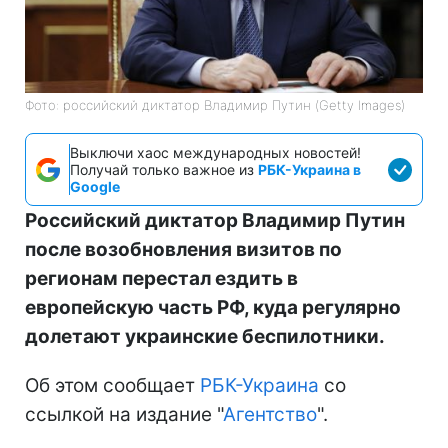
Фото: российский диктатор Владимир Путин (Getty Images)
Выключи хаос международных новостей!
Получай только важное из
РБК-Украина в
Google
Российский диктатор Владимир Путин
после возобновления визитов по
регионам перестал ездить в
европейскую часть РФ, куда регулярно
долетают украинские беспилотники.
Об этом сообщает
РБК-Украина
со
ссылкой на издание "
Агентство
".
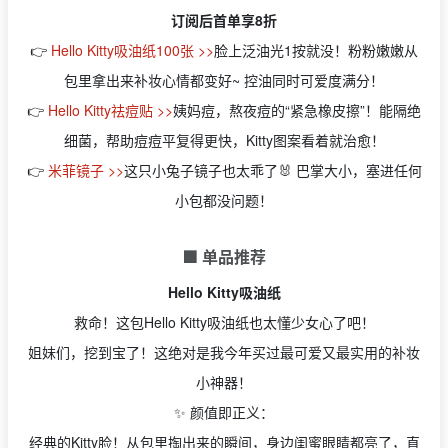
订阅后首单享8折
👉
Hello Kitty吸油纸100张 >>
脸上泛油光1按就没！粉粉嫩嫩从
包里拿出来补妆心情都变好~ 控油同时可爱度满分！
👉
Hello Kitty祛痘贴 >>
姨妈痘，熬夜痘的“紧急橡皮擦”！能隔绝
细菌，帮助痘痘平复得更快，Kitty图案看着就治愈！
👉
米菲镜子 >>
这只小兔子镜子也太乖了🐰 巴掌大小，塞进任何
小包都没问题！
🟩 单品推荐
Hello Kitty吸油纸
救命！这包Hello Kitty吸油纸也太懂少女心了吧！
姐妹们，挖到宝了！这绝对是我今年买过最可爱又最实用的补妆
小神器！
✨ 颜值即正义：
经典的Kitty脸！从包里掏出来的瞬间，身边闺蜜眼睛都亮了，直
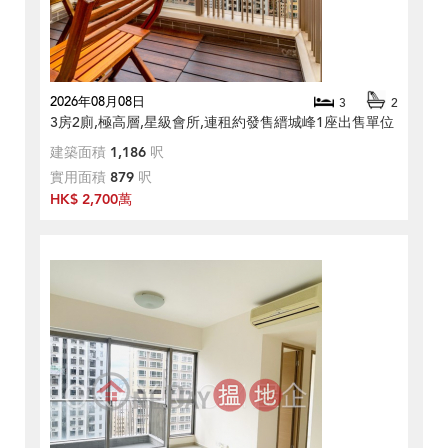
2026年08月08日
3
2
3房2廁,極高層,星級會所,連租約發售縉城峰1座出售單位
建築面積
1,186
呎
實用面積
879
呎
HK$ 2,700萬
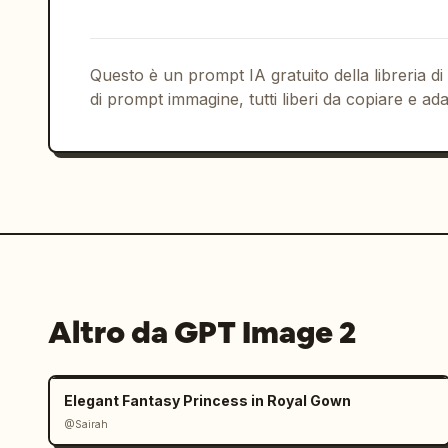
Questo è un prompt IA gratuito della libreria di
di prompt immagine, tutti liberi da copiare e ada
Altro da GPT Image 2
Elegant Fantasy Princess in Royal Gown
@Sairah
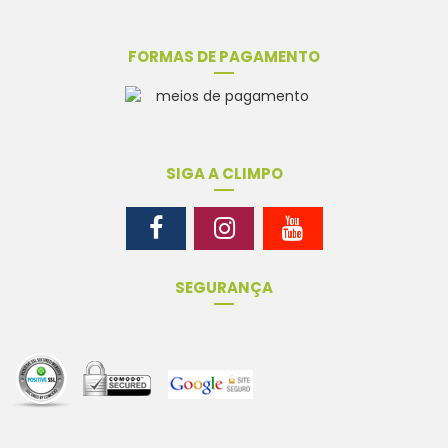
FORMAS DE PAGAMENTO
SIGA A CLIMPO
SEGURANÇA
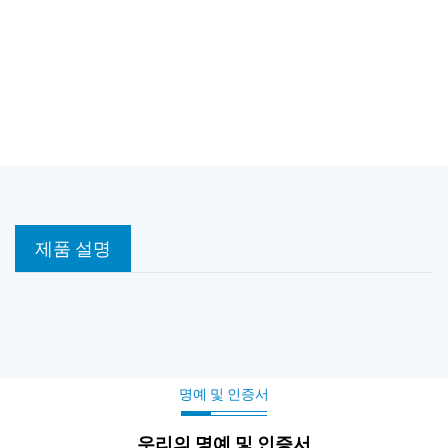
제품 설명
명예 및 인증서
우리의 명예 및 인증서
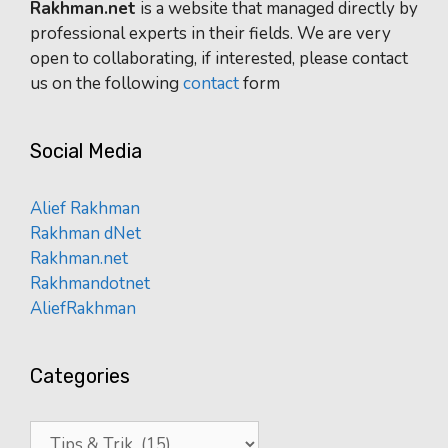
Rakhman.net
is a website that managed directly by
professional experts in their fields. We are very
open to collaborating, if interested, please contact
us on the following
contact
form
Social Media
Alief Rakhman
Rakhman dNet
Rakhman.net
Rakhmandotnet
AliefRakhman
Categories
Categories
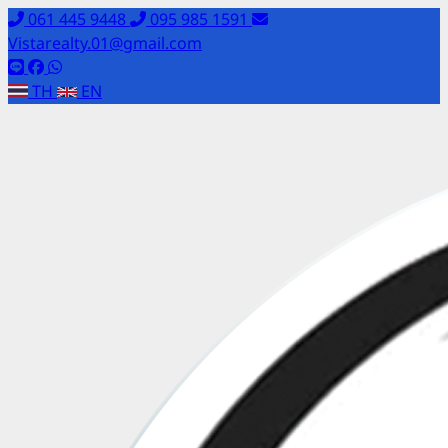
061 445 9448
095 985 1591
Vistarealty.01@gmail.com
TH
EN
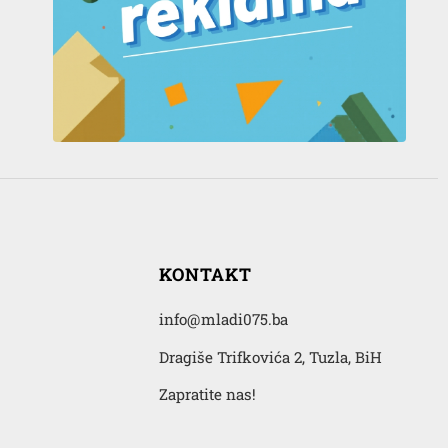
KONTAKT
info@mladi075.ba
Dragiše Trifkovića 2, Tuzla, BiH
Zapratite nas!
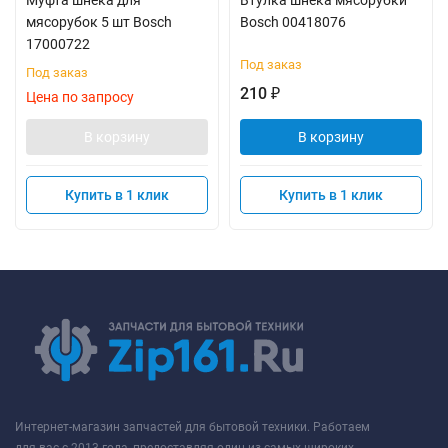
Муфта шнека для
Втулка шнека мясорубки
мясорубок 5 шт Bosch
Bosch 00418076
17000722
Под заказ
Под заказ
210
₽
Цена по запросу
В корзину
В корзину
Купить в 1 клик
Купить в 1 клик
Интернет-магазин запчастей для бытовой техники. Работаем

● ● ● ●

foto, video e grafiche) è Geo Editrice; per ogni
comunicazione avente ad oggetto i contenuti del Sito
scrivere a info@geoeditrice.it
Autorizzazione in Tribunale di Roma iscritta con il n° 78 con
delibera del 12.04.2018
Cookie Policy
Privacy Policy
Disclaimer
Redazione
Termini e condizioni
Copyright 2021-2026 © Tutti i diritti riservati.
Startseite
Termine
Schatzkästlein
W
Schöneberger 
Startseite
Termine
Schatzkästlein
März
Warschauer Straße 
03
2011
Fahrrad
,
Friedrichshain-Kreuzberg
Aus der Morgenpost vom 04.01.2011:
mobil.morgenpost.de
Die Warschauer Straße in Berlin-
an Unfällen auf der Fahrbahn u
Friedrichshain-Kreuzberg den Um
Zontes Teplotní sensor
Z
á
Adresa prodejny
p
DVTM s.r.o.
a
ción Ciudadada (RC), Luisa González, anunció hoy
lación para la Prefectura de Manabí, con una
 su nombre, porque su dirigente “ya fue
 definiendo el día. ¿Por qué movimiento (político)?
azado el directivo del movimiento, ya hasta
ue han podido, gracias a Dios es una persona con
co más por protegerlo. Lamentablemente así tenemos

● ● ● ●

Problem to solve:
Tell me how many lines of the records include the word "Kreuzberg", replying with the number alone.

Answer to this problem:
2